I enter the electronics store, next to the main train station, and I am smacked in the face with bright white light. Characters in all the Japanese scripts swim in the air, and people are standing by the walkway calling out to the passers by. It was a little disorienting, but I take a few breaths and search for what I need. Luckily a kind Japanese woman approaches me and speaks perfect English, it makes me smile and I find what I need. A brief interaction in a sea of people, a spark that lasts only for an instant and doesn’t draw a flame. I find the nearest exit after paying, so that I can leave the overstimulating store and enter the calmness of the hallway. I cannot see daylight, so I get a little lost trying to find my way out. Eventually I do, and when I try to look for something to eat I fail a number of times. There are too many options, and all of those options, all of those smells, are too overpowering. I lose my appetite. I start to feel a headache coming on, and I rub my temples.
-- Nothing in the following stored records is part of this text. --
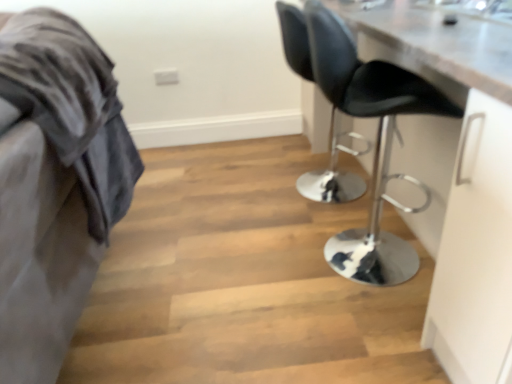 Question: Should I look upward or downward to see velvet grey blanket at left?

Choices:
 (A) down
 (B) up

Answer: (B)

Question: Is black leather chair at center, the first chair when ordered from back to front, beside black leather chair at right, which appears as the 2th chair when viewed from the back?

Choices:
 (A) yes
 (B) no

Answer: (B)

Question: Is black leather chair at center, the first chair when ordered from back to front, completely or partially outside of black leather chair at right, which is the 1th chair from front to back?

Choices:
 (A) no
 (B) yes

Answer: (B)

Question: Does black leather chair at center, the first chair when ordered from back to front, have a smaller size compared to black leather chair at right, which is the 1th chair from front to back?

Choices:
 (A) no
 (B) yes

Answer: (B)

Question: From a real-world perspective, is black leather chair at center, which ranks as the 2th chair in front-to-back order, on top of black leather chair at right, which appears as the 2th chair when viewed from the back?

Choices:
 (A) no
 (B) yes

Answer: (A)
As I finally make my way outside, I realise that I’m on the second floor and I find myself on a bridge overlooking a main road. Wherever I look, it’s busy. I smell smoke from the Burger King pumping out a hot mist behind me, and in front I see three layers of movement. Trains passing by quickly, over a bridge full of bobbing umbrellas, over a road where little boxes are zooming by. I stop and take it in for a moment, and realise that my breathing has become shallow. Maybe that’s why I have this headache. The warmth of being surrounded by others doesn’t take long to become disorienting and as I stop I realise that I am not part of the flow anymore. I look around and try to decide where I should focus but I give up and close my eyes. As I listen to the sounds, without looking, I wonder what it would be like to live inside this chaos every day. I think of all the children I’ve seen, walking close by their parents, and I wonder what it would have been like to grow up in this chaos.
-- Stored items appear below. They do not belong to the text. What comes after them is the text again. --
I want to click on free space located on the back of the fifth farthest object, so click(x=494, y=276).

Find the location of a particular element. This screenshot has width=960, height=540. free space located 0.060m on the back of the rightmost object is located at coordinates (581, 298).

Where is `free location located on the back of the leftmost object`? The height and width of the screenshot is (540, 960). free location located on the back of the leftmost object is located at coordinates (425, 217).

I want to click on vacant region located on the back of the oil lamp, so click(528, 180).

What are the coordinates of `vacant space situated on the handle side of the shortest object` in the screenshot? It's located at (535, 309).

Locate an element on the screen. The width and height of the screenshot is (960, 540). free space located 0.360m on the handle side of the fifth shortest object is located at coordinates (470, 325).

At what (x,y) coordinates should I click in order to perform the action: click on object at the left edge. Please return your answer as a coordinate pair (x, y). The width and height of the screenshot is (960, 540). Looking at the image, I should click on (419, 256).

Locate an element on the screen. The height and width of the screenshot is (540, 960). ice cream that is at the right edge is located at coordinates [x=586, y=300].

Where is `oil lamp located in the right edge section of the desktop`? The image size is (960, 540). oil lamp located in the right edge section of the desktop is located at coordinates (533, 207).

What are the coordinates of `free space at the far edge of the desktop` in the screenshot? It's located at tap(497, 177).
Instead of taking photos today, I paint a picture with my words. A city is like several currents crashing into each other but somehow flowing in their proper direction. It is easy to get swept up. It is sometimes hard to choose. And if you don’t have the strength to choose, then everything will be decided for you. It’s like an organism, everyone plays their part but we don’t tend to notice the parts… we only notice the whole. I open my eyes and look out again, but this time instead of sardines packed together, I see an expanse. Buildings rising up high, wide roads, a large empty space in the air between myself and the flurry of activity beneath me. I’m reminded that we can always find space for ourselves, even in the crowded streets of a big city.